Rotated Box Is Back : Accurate Box Proposal Network for Scene Text Detection
This material is supplementray code for paper accepted in ICDAR 2021
- We highly recommend to use docker image because our model contains custom operation which depends on framework and cuda version.

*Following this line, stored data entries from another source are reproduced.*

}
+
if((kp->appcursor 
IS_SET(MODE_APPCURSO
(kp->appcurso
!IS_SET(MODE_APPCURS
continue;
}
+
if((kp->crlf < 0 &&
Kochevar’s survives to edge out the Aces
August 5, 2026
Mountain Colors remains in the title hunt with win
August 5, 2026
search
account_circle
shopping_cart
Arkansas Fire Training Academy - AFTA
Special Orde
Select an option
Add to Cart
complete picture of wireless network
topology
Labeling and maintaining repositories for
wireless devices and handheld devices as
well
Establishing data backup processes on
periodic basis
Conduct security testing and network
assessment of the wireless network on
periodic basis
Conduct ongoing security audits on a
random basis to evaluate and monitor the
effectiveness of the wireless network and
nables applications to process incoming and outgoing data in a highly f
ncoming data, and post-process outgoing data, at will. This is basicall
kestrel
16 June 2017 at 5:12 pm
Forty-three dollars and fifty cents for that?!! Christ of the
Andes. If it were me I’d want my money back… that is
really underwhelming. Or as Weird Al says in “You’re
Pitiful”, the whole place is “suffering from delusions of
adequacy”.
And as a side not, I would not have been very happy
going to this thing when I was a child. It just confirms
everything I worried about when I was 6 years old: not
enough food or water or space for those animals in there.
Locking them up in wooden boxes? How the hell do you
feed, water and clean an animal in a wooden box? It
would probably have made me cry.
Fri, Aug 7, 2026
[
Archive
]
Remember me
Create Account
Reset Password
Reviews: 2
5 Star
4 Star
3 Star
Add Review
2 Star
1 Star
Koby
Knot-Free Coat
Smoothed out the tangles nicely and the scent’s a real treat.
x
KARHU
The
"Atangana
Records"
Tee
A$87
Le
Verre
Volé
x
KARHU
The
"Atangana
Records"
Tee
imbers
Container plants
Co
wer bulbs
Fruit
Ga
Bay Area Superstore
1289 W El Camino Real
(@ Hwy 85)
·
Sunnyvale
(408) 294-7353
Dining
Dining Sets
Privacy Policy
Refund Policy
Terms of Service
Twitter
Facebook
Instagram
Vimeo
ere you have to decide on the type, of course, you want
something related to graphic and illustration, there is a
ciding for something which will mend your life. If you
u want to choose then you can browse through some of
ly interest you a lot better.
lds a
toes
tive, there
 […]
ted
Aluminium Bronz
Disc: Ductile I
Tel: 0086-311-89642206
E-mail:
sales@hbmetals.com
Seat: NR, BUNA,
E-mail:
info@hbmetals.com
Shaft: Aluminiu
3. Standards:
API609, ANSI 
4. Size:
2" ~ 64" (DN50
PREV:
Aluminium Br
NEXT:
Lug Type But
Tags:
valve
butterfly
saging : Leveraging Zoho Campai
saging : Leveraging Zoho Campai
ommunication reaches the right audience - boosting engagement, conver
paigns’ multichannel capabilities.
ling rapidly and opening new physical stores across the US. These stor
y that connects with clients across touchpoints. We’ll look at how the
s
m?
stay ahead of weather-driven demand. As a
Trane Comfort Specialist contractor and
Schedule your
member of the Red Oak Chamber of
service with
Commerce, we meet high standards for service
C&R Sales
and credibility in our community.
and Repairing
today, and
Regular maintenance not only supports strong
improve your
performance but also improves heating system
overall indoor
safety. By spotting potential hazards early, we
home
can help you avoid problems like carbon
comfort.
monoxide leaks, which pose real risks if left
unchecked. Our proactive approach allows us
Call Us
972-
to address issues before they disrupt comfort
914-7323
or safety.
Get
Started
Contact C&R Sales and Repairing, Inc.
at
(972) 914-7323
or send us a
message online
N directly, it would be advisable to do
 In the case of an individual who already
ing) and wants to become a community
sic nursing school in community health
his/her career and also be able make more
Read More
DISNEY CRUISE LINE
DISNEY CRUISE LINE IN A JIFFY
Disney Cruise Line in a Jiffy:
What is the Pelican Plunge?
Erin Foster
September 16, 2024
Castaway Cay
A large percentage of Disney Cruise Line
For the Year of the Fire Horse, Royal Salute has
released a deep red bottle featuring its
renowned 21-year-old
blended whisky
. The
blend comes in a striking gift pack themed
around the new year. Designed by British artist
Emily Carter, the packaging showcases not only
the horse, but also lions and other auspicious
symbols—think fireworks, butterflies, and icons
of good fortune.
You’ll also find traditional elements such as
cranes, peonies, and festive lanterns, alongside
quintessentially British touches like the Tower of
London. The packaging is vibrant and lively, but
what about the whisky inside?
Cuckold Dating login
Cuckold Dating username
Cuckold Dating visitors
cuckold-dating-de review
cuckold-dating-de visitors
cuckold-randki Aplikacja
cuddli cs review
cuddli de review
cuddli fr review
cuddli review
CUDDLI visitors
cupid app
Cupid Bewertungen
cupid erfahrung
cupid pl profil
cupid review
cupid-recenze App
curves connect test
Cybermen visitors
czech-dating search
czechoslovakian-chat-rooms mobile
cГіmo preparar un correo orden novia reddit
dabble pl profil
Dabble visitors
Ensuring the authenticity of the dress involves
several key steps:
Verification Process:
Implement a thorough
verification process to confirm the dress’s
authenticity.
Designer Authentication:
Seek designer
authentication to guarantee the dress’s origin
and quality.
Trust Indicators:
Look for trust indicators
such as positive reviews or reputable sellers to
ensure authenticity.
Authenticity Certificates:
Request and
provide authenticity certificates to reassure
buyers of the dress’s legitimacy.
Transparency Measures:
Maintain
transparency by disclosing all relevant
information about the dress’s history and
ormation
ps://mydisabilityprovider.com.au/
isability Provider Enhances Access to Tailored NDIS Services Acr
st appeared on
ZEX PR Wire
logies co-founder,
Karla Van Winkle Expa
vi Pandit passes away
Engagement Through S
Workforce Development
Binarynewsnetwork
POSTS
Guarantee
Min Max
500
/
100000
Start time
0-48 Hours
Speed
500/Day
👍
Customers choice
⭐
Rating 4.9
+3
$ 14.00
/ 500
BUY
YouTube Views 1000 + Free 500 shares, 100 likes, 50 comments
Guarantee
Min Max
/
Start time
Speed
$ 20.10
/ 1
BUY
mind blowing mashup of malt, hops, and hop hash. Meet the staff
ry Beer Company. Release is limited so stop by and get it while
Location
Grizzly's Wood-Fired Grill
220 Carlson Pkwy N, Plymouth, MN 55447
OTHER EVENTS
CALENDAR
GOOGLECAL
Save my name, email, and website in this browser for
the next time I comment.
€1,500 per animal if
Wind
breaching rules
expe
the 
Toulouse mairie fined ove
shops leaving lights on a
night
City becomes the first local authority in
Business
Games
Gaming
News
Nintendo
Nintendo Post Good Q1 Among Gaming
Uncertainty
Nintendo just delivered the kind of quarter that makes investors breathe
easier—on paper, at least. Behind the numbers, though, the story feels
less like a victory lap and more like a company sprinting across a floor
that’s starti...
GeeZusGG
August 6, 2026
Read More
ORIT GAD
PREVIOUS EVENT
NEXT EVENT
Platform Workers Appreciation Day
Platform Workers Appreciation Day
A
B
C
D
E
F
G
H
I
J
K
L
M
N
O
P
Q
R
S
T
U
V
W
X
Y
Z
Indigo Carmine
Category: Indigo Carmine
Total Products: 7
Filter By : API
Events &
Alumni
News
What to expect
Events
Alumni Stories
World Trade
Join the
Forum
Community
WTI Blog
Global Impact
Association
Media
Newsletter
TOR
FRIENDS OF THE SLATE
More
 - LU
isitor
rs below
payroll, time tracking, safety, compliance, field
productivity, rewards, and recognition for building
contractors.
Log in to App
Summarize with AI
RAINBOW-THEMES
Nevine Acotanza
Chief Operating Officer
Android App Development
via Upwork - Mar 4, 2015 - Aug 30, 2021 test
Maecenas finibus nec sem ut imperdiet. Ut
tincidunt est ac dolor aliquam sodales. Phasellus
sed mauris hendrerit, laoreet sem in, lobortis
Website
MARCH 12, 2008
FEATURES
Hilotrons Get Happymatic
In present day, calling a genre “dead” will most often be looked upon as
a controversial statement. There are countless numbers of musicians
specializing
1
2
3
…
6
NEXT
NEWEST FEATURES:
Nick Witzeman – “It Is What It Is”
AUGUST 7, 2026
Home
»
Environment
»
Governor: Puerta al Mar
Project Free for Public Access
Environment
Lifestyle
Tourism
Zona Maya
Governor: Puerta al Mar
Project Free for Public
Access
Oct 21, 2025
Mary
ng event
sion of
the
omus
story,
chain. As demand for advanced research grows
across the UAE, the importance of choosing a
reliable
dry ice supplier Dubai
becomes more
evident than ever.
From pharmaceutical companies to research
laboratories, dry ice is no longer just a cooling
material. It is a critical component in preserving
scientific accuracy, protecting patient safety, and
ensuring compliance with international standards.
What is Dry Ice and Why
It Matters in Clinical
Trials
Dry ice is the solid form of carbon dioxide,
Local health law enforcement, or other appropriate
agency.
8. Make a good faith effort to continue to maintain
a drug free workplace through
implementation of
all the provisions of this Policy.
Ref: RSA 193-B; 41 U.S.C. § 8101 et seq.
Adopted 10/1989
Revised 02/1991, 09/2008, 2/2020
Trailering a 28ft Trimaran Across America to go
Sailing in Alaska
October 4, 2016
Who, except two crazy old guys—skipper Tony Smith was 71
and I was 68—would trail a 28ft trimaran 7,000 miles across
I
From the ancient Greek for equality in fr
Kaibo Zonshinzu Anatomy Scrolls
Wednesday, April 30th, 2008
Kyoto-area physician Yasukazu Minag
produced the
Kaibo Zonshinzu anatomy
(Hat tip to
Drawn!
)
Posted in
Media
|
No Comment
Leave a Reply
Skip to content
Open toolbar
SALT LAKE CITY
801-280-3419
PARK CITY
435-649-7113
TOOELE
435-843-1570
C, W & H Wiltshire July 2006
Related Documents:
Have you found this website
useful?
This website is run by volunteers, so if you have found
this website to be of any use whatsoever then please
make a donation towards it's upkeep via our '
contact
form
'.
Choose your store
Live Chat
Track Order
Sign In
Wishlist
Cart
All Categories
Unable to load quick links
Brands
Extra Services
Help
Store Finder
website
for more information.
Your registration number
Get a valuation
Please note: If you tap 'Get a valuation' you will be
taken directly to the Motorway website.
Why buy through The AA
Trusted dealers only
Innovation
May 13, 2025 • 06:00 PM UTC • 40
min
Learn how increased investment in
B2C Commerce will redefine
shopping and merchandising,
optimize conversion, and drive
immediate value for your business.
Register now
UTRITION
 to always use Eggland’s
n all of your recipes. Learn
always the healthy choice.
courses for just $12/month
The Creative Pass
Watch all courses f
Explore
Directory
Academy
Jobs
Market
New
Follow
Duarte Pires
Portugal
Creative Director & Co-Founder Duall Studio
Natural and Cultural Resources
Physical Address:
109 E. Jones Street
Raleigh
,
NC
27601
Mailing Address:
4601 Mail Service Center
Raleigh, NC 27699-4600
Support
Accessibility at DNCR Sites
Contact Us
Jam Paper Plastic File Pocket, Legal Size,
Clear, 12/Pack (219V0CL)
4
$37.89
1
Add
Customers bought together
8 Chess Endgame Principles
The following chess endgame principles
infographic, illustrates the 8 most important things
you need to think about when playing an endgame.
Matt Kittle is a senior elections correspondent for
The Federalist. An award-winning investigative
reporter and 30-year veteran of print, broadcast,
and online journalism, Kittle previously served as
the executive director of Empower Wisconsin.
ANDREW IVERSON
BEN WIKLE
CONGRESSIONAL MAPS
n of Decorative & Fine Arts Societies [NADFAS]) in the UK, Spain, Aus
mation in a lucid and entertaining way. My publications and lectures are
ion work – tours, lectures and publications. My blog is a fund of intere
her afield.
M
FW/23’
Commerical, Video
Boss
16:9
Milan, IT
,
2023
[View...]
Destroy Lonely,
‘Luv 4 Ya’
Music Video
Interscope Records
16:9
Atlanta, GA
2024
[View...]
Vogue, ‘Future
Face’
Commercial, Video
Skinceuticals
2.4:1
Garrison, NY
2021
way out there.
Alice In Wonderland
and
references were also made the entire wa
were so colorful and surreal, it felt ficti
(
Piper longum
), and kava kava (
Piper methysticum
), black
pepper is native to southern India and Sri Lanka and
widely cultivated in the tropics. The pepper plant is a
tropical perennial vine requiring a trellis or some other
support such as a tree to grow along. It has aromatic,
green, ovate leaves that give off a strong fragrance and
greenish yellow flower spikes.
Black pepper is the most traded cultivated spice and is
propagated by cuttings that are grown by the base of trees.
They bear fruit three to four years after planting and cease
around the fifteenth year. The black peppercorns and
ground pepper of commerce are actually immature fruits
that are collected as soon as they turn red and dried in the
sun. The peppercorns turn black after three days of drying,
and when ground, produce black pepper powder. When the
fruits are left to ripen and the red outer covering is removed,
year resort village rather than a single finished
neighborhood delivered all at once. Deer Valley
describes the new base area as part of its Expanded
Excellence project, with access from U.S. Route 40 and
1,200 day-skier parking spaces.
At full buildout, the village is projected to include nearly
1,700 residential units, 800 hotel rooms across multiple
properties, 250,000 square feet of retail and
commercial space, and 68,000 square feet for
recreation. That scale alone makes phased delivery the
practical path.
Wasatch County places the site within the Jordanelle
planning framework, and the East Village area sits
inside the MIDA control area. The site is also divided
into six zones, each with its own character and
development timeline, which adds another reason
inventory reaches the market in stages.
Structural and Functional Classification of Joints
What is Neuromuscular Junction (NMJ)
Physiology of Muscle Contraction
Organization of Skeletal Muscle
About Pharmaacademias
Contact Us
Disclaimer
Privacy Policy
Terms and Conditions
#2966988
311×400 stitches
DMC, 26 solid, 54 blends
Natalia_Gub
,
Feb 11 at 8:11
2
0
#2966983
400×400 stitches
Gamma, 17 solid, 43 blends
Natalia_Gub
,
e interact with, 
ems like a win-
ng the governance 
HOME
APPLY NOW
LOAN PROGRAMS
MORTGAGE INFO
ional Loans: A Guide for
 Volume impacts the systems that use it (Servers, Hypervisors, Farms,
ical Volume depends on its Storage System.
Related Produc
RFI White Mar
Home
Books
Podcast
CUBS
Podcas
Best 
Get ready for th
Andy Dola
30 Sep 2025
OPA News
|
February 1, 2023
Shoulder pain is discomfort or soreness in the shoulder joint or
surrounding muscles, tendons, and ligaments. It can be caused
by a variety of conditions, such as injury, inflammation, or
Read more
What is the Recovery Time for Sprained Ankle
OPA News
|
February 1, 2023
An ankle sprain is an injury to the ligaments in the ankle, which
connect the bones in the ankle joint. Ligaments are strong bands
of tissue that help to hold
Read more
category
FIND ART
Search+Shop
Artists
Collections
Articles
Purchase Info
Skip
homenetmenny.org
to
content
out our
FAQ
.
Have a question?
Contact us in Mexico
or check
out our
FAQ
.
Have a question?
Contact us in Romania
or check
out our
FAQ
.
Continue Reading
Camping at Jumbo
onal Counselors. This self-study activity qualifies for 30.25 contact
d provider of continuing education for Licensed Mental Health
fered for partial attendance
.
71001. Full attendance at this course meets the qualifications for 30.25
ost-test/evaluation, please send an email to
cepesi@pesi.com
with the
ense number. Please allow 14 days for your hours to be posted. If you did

- We provide trained model for ICDAR 2017, 2013 which is in final_checkpoint_ch8 and for ICDAR 2015 which is in final_checkpoint_ch4
- This code is mainly focused on inference. To train our model, training gpu like V100 is needed. please check our paper in detail.
REQUIREMENT
- Nvidia-docker
- Tensorflow 1.14
- Miminum GPU requirement : NVIDIA GTX 1080TI
INSTALLATION
- Make docker image and container
docker build --tag rbimage ./dockerfile
docker run --runtime=nvidia --name rbcontainer -v /rotated-box-is-back-path:/rotated-box-is-back -i -t rbimage /bin/bash
- build custom operations in container
cd /rotated-box-is-back/nms
cmake ./
make
./shell.sh
SAMPLE IMAGE INFERENCE
cd /rotated-box-is-back/
python viz.py --test_data_path=./sample --checkpoint_path=./final_checkpoint_ch8 --output_dir=./sample_result --thres 0.6 --min_size=1600 --max_size=2000
ICDAR 2017 INFERENCE
- please replace icdar_testset_path to your-icdar-2017-testset-folder path.
python viz.py --test_data_path=icdar_testset_path --checkpoint_path=./final_checkpoint_ch8 --output_dir=./ic17 --thres 0.6 --min_size=1600 --max_size=2000
ICDAR 2015 INFERENCE
- please replace icdar_testset_path to your-icdar-2015-testset-folder path.
- To converting evalutation format. Convert result text file like below
python viz.py --test_data_path=icdar_testset_path --checkpoint_path=./final_checkpoint_ch4 --output_dir=./ic15 --thres 0.7 --min_size=1100 --max_size=2000
python text_postprocessing.py -i=./ic15/ -o=./ic15_format/ -e True
ICDAR 2013 INFERENCE
- please replace icdar_testset_path to your-icdar-2013-testset-folder path.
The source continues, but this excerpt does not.